Note that to use 2D IoU matching, you need to unzip the {scene_id}_2d-instance-filt.zip files from the ScanNet dataset before running the evaluation.

Reminder

Some unused features have been temporarily left in the codes. They were relevant during the development phase but are not related to the final results. You can ignore them.

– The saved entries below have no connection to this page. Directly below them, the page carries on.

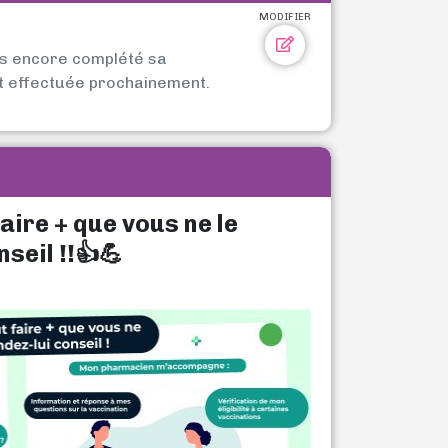
MODIFIER
as encore complété sa
t effectuée prochainement.
aire + que vous ne le
seil !!👍💪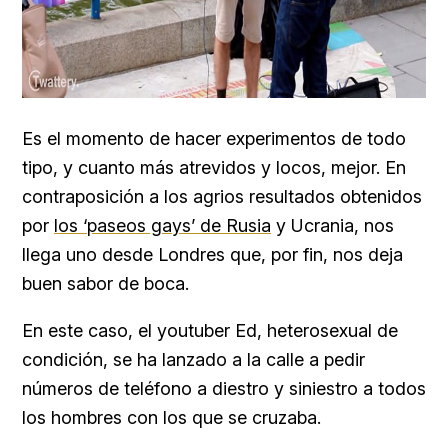
Es el momento de hacer experimentos de todo
tipo, y cuanto más atrevidos y locos, mejor. En
contraposición a los agrios resultados obtenidos
por
los ‘paseos gays’ de Rusia
y Ucrania, nos
llega uno desde Londres que, por fin, nos deja
buen sabor de boca.
En este caso, el youtuber Ed, heterosexual de
condición, se ha lanzado a la calle a pedir
números de teléfono a diestro y siniestro a todos
los hombres con los que se cruzaba.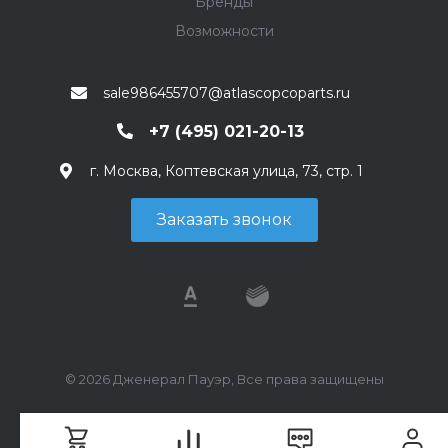
Бренды
Возможности
sale986455707@atlascopcoparts.ru
+7 (495) 021-20-13
г. Москва, Коптевская улица, 73, стр. 1
Заказать звонок
© 2026 Дженерал Пауэр, Все права защищены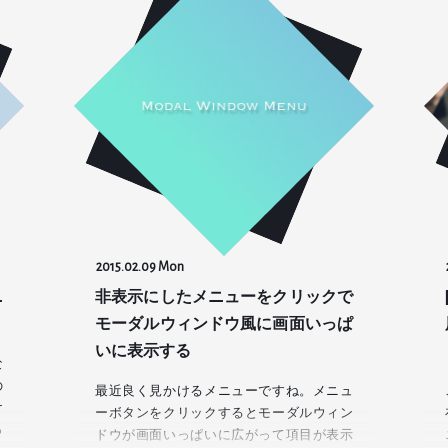
2015.02.09 Mon
ニ
非表示にしたメニューをクリックで
モーダルウィンドウ風に画面いっぱ
いに表示する
な
の
最近良く見かけるメニューですね。メニュ
け
ーボタンをクリックするとモーダルウィン
っ
ドウが画面いっぱいに広がって項目が表示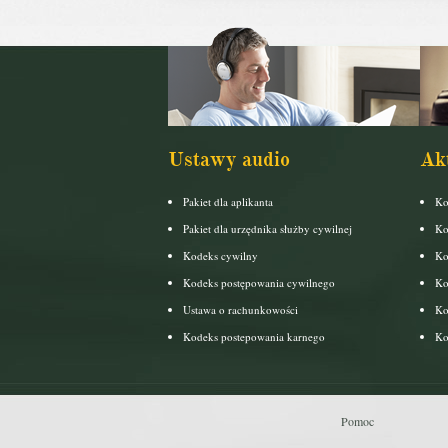
Ustawy audio
Ak
Pakiet dla aplikanta
Ko
Pakiet dla urzędnika służby cywilnej
Ko
Kodeks cywilny
Ko
Kodeks postępowania cywilnego
Ko
Ustawa o rachunkowości
Ko
Kodeks postepowania karnego
Ko
Pomoc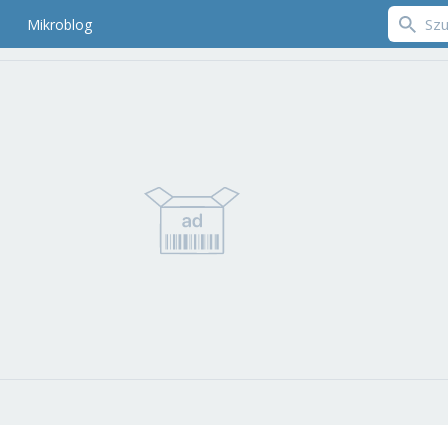
Mikroblog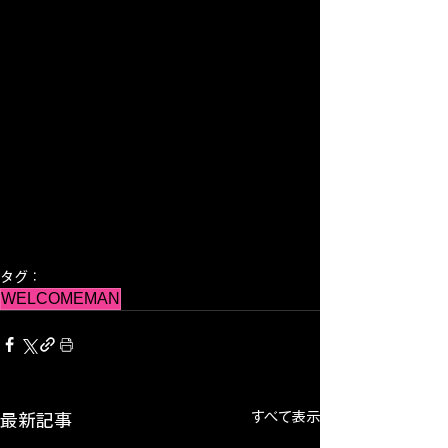
タグ：
WELCOMEMAN
すべて表示
最新記事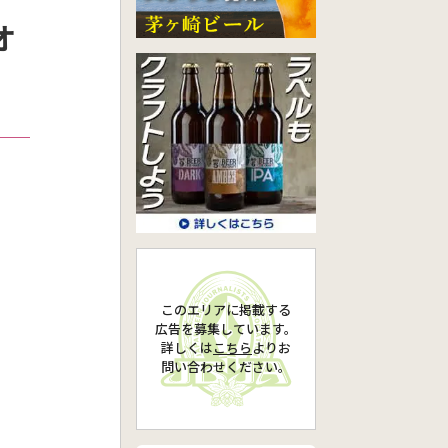
オ
このエリアに掲載する
広告を募集しています。
詳しくは
こちら
より
お
問い合わせください。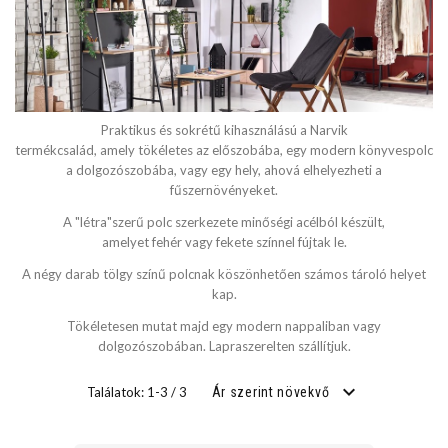
SZÉLESSÉG
cm
Praktikus és sokrétű kihasználású
a Narvik
cm
termékcsalád, amely tökéletes az előszobába, egy modern könyvespolc
a dolgozószobába, vagy egy hely, ahová elhelyezheti a
fűszernövényeket.
A "létra"szerű
polc szerkezete minőségi acélból készült,
MÉLYSÉG
amelyet fehér vagy fekete színnel fújtak le.
A négy darab
tölgy színű polcnak köszönhetően számos tároló helyet
cm
kap.
cm
Tökéletesen mutat majd egy modern nappaliban vagy
dolgozószobában. Lapraszerelten szállítjuk.
Találatok: 1-3 / 3
Ár szerint növekvő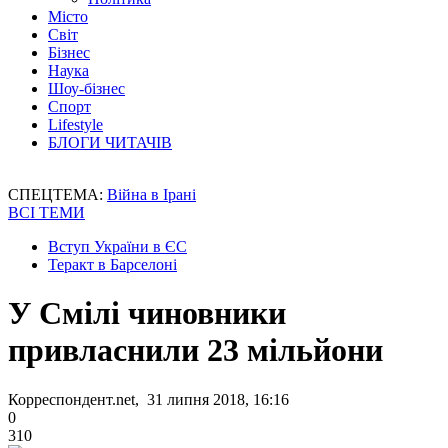
Місто
Світ
Бізнес
Наука
Шоу-бізнес
Спорт
Lifestyle
БЛОГИ ЧИТАЧІВ
СПЕЦТЕМА:
Війна в Ірані
ВСІ ТЕМИ
Вступ України в ЄС
Теракт в Барселоні
У Смілі чиновники
привласнили 23 мільйони
Корреспондент.net, 31 липня 2018, 16:16
0
310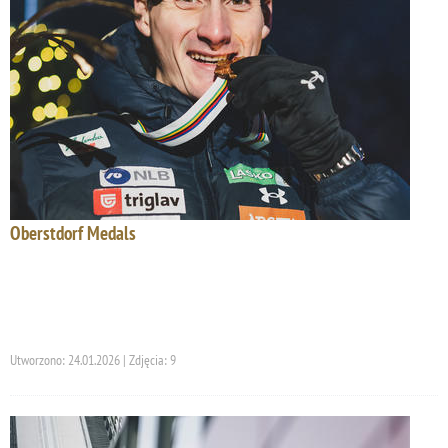
Oberstdorf Medals
Utworzono: 24.01.2026 | Zdjęcia: 9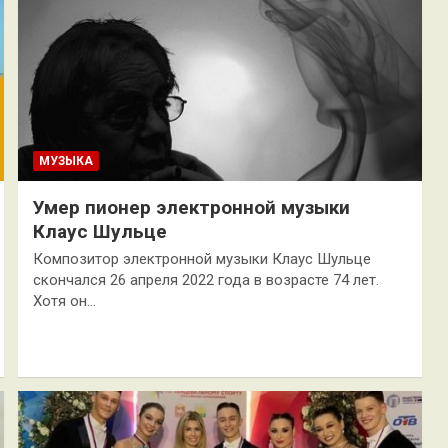
МУЗЫКА
Умер пионер электронной музыки
Клаус Шульце
Композитор электронной музыки Клаус Шульце
скончался 26 апреля 2022 года в возрасте 74 лет.
Хотя он…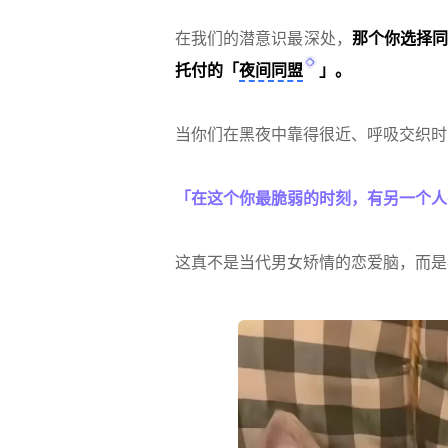
在我们的潜意识最深处，
那个你选择同
托付的「
夜间同盟
」。
当你们在黑夜中靠得很近、呼吸交织时
「在这个你最脆弱的时刻，有另一个人
这真不是当代男女矫情的恋爱脑，而是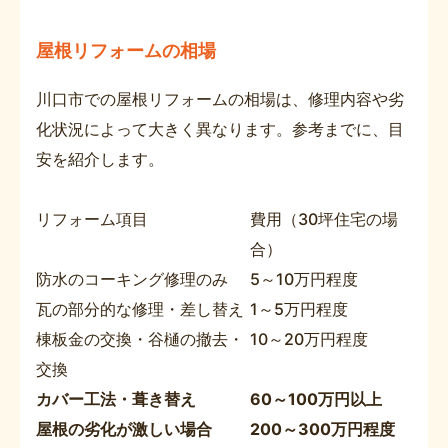
屋根リフォームの相場
川口市での屋根リフォームの相場は、修理内容や劣
化状況によって大きく異なります。参考までに、目
安を紹介します。
リフォーム項目
費用（30坪住宅の場
合）
防水のコーキング修理のみ
5～10万円程度
瓦の部分的な修理・差し替え
1～5万円程度
棟板金の交換・谷樋の撤去・
10～20万円程度
交換
カバー工法・葺き替え
60～100万円以上
屋根の劣化が激しい場合
200～300万円程度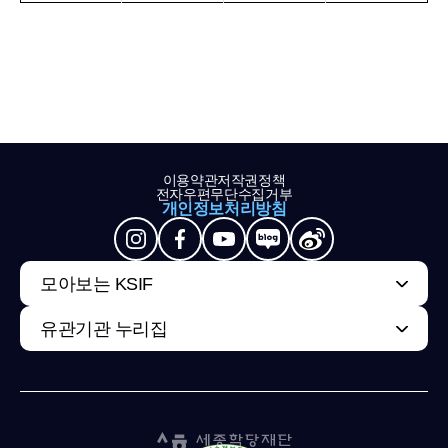
이용약관
저작권정책
전자우편무단수집거부
개인정보처리방침
모아보는 KSIF
유관기관 누리집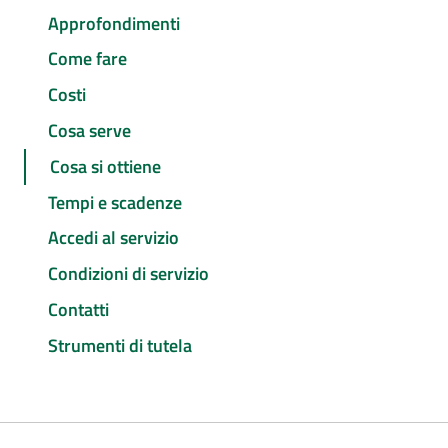
Approfondimenti
Come fare
Costi
Cosa serve
Cosa si ottiene
Tempi e scadenze
Accedi al servizio
Condizioni di servizio
Contatti
Strumenti di tutela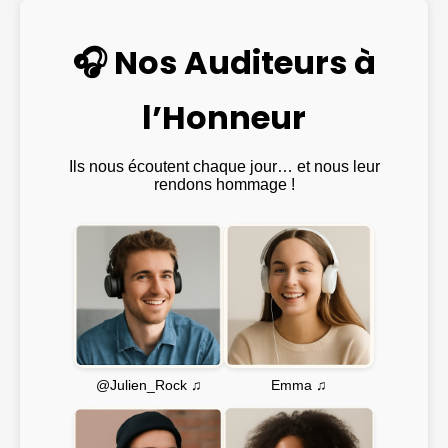
🎧 Nos Auditeurs à
l’Honneur
Ils nous écoutent chaque jour… et nous leur
rendons hommage !
Emma ♫
@Julien_Rock ♫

If you encounter any issues, feel free to open an issue at any time.

🔗 Citation

If you find our work and this codebase helpful, please consider starring this repo 🌟 and cite:

@inproceedings{xu2024vlmgrounder,
  title={VLM-Grounder: A VLM Agent for Zero-Shot 3D Visual Grounding},
  author={Xu, Runsen and Huang, Zhiwei and Wang, Tai and Chen, Yilun and Pang, Jiangmiao and Lin, Dahua},
  booktitle={CoRL},
  year={2024}
}

📄 License

This work is under the Creative Commons Attribution-NonCommercial-ShareAlike 4.0 International License.

👏 Acknowledgements

The authors would like to thank Tianhe Ren and Lei Zhang from The International Digital Economy Academy (IDEA) for providing access to the excellent Grounding DINO-1.5 model and Junjie Ni from Zhejiang University for the help with PATS.